Yes, but a poet beneath the same skies as Glenda once said that eternity is enamored with the works of time, and it fell to Diana to know this and inform us a year too late. Usual and human: Glenda announced her return to the screen. And the reasons were the ones always given: the frustration of the professional with nothing but time on her hands; a role that was on her level; filming that was about to begin. No one would forget that night in the café after just having seen The Use of Elegance which had returned to the theaters of downtown. It was almost unnecessary for Irazusta to say what we all were experiencing like the bitter saliva of injustice and rebellion. We all loved Glenda so much that our despondency never reached her. What guilt did she have in the matter, being an actress and being Glenda? The horror was to be found in the broken machine, in the reality of figures and prestige and Oscars entering like an overlapping crack in the sphere of our hard-won sky. When Diana placed her hand on Irazusta's arm and said, "Yes, it's the only thing left to do," she was speaking for all of us without any need for consultation.

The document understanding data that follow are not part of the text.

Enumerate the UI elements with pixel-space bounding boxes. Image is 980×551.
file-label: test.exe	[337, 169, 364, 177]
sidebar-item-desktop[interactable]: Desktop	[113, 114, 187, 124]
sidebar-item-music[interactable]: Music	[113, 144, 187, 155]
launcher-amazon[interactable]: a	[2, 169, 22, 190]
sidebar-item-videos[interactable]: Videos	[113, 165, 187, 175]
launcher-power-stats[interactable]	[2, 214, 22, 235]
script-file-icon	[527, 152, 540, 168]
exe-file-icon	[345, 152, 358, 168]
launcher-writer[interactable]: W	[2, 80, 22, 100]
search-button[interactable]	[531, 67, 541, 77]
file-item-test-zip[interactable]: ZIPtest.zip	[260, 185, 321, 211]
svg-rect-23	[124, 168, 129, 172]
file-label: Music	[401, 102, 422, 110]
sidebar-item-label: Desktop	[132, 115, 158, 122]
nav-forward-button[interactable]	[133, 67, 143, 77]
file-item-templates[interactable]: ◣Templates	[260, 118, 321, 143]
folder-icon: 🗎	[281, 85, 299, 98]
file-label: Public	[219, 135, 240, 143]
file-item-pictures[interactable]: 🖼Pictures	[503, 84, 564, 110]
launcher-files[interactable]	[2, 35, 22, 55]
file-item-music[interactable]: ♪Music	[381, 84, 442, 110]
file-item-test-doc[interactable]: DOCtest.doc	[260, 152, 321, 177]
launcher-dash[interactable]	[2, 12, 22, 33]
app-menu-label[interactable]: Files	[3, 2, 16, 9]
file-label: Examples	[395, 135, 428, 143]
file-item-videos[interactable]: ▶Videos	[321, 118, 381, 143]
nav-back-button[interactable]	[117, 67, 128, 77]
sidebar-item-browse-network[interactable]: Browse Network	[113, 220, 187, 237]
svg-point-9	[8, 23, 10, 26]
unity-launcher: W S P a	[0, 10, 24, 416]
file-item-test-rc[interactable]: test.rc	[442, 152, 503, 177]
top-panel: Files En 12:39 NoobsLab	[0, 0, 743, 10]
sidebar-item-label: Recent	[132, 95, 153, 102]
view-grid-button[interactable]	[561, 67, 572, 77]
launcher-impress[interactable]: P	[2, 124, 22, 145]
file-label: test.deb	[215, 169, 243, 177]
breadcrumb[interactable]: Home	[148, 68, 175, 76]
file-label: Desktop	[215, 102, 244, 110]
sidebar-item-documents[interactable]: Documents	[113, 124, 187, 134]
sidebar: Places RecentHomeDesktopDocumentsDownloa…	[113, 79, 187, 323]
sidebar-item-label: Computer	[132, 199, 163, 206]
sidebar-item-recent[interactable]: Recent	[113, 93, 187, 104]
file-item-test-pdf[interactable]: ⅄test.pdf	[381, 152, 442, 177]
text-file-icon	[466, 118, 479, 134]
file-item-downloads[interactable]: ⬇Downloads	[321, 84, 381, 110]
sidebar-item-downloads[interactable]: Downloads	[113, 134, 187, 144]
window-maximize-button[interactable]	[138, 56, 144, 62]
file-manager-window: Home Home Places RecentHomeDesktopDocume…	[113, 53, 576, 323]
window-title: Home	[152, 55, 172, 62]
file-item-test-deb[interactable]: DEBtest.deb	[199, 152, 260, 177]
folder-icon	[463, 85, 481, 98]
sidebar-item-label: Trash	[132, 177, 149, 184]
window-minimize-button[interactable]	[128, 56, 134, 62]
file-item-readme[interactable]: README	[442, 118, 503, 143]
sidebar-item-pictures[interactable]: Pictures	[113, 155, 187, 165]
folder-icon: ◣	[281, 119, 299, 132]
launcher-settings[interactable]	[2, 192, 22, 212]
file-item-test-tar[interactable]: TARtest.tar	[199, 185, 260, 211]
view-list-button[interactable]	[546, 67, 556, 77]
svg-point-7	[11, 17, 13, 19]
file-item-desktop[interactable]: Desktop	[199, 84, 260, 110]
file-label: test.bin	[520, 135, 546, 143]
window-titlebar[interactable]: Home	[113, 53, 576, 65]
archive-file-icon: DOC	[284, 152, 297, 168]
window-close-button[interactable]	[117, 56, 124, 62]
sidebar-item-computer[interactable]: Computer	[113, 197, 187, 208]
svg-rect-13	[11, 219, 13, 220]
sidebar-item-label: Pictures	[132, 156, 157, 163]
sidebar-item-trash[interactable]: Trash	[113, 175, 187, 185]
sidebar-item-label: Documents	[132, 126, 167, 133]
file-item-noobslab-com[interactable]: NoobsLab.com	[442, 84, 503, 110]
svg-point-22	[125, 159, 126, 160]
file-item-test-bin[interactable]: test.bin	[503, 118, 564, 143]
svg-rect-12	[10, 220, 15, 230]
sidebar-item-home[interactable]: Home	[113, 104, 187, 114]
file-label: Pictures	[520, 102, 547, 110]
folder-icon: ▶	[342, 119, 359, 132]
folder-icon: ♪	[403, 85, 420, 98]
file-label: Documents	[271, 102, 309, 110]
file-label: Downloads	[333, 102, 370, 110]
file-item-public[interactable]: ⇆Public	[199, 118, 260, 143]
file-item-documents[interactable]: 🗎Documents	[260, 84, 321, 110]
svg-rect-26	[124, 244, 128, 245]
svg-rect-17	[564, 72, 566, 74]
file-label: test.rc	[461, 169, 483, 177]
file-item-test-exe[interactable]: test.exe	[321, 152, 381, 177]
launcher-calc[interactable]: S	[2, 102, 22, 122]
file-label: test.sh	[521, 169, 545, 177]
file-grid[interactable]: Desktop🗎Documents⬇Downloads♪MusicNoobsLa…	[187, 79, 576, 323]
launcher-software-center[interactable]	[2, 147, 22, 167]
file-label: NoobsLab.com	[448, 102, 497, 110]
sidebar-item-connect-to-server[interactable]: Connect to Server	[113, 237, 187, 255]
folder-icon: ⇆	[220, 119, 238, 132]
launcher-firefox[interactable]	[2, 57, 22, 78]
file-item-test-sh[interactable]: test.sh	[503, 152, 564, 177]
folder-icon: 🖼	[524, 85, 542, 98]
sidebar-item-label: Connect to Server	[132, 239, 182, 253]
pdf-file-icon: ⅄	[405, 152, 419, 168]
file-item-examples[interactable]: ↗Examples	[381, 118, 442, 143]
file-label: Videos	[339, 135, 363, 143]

Never had the core possessed such terrible strength; never did it need fewer words to set it in motion. 

We split up, devastated, experiencing what had to occur one day which only one of us would know of in advance. We were certain that we wouldn't be meeting up at the café, that henceforth each one of us would conceal the perfection of our kingdom. We knew that Irazusta would do what was necessary; there was nothing simpler for someone like him. We didn't even say goodbye as was our custom, with the fluffy security of seeing each other again after the cinema, that night of The Fragile Returns or The Whip. It was good to turn our back on all of this, under the pretext of its being late, of implying that we had to go. We left in our separate directions, each one bearing the desire of oblivion, of having everything consumed, and knowing that it wouldn't be so, that we wouldn't even be free of opening up the newspaper one morning and reading the announcement, those stupid phrases of professional consternation. We would never talk about this with anyone; we would politely avoid each other at the theater and in the street; and this would be the only way for the core to maintain its fidelity, to keep in silence its completed work. We all loved Glenda so much that we were offering her a final inviolable perfection. In the intangible heights to which we had exalted her we would preserve her from the fall, and there her faithful could follow her in adoration without incurring any harm. And she would never descend alive from a cross.